• **Exercise prompt**:
Your response should consist of every record, exactly as given.

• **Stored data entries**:
--------------------

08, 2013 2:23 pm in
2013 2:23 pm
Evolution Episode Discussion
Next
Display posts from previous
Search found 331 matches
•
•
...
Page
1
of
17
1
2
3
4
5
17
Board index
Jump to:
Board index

--------------------

• **Answer to the exercise**:
08, 2013 2:23 pm in
2013 2:23 pm
Evolution Episode Discussion
Next
Display posts from previous
Search found 331 matches
•
•
...
Page
1
of
17
1
2
3
4
5
17
Board index
Jump to:
Board index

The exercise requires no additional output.